EXERCISE AIM — Unless it is a picture, every line from the start of the entries through the line with "Jude Thompson is raising money for Th" must be retyped exactly.

**** RECORD EXTRACTS ****

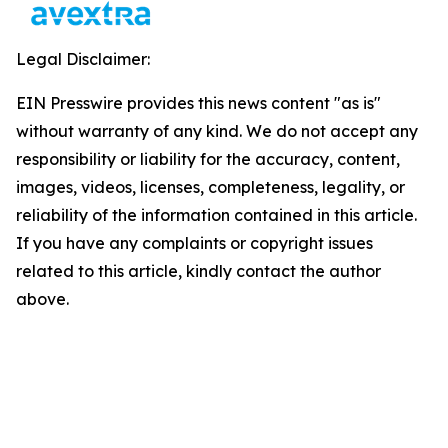
Legal Disclaimer:
EIN Presswire provides this news content "as is"
without warranty of any kind. We do not accept any
responsibility or liability for the accuracy, content,
images, videos, licenses, completeness, legality, or
reliability of the information contained in this article.
If you have any complaints or copyright issues
related to this article, kindly contact the author
above.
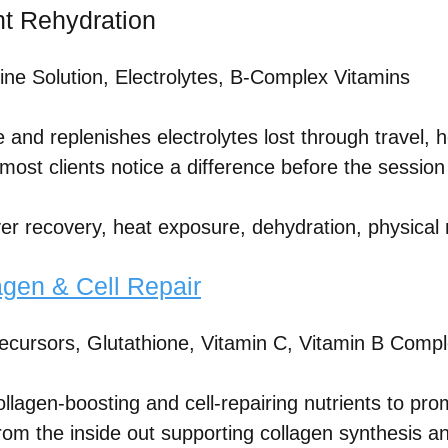
ant Rehydration
ine Solution, Electrolytes, B-Complex Vitamins
e and replenishes electrolytes lost through travel, h
 most clients notice a difference before the sessio
er recovery, heat exposure, dehydration, physical 
agen & Cell Repair
ecursors, Glutathione, Vitamin C, Vitamin B Comp
ollagen-boosting and cell-repairing nutrients to pro
 from the inside out supporting collagen synthesis 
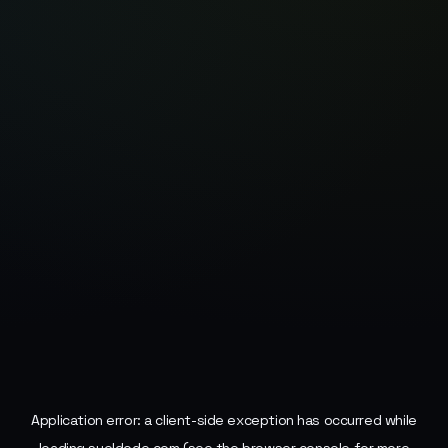
Application error: a
client
-side exception has occurred while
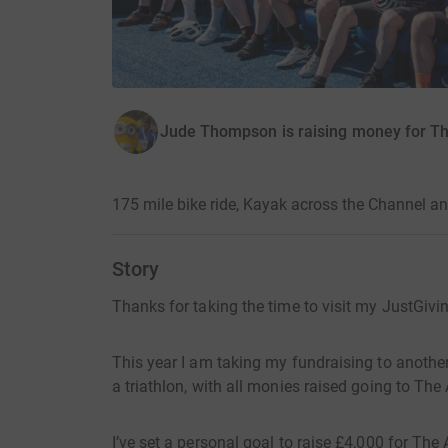
Jude Thompson is raising money for Th
175 mile bike ride, Kayak across the Channel a
Story
Thanks for taking the time to visit my JustGivi
This year I am taking my fundraising to anothe
a triathlon, with all monies raised going to The
I’ve set a personal goal to raise £4,000 for Th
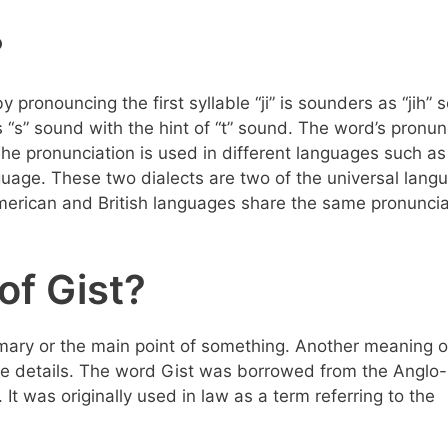
?
by pronouncing the first syllable “ji” is sounders as “jih” 
 “s” sound with the hint of “t” sound. The word’s pronun
he pronunciation is used in different languages such as
guage. These two dialects are two of the universal lang
merican and British languages share the same pronuncia
of Gist?
mary or the main point of something. Another meaning o
 the details. The word Gist was borrowed from the Anglo-
 It was originally used in law as a term referring to the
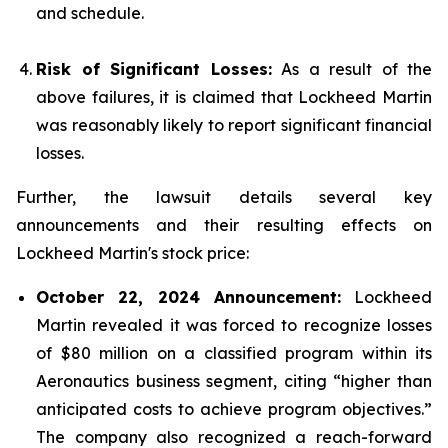
and schedule.
Risk of Significant Losses:
As a result of the
above failures, it is claimed that Lockheed Martin
was reasonably likely to report significant financial
losses.
Further, the lawsuit details several key
announcements and their resulting effects on
Lockheed Martin's stock price:
October 22, 2024 Announcement:
Lockheed
Martin revealed it was forced to recognize losses
of $80 million on a classified program within its
Aeronautics business segment, citing “higher than
anticipated costs to achieve program objectives.”
The company also recognized a reach-forward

****

SOLUTION BELOW —
Legal Disclaimer:
EIN Presswire provides this news content "as is"
without warranty of any kind. We do not accept any
responsibility or liability for the accuracy, content,
images, videos, licenses, completeness, legality, or
reliability of the information contained in this article.
If you have any complaints or copyright issues
related to this article, kindly contact the author
above.
ant Rehydration
ine Solution, Electrolytes, B-Complex Vitamins
e and replenishes electrolytes lost through travel, h
 most clients notice a difference before the sessio
er recovery, heat exposure, dehydration, physical 
agen & Cell Repair
ecursors, Glutathione, Vitamin C, Vitamin B Comp
ollagen-boosting and cell-repairing nutrients to pro
 from the inside out supporting collagen synthesis 
Application error: a
client
-side exception has occurred while
Jude Thompson is raising money for Th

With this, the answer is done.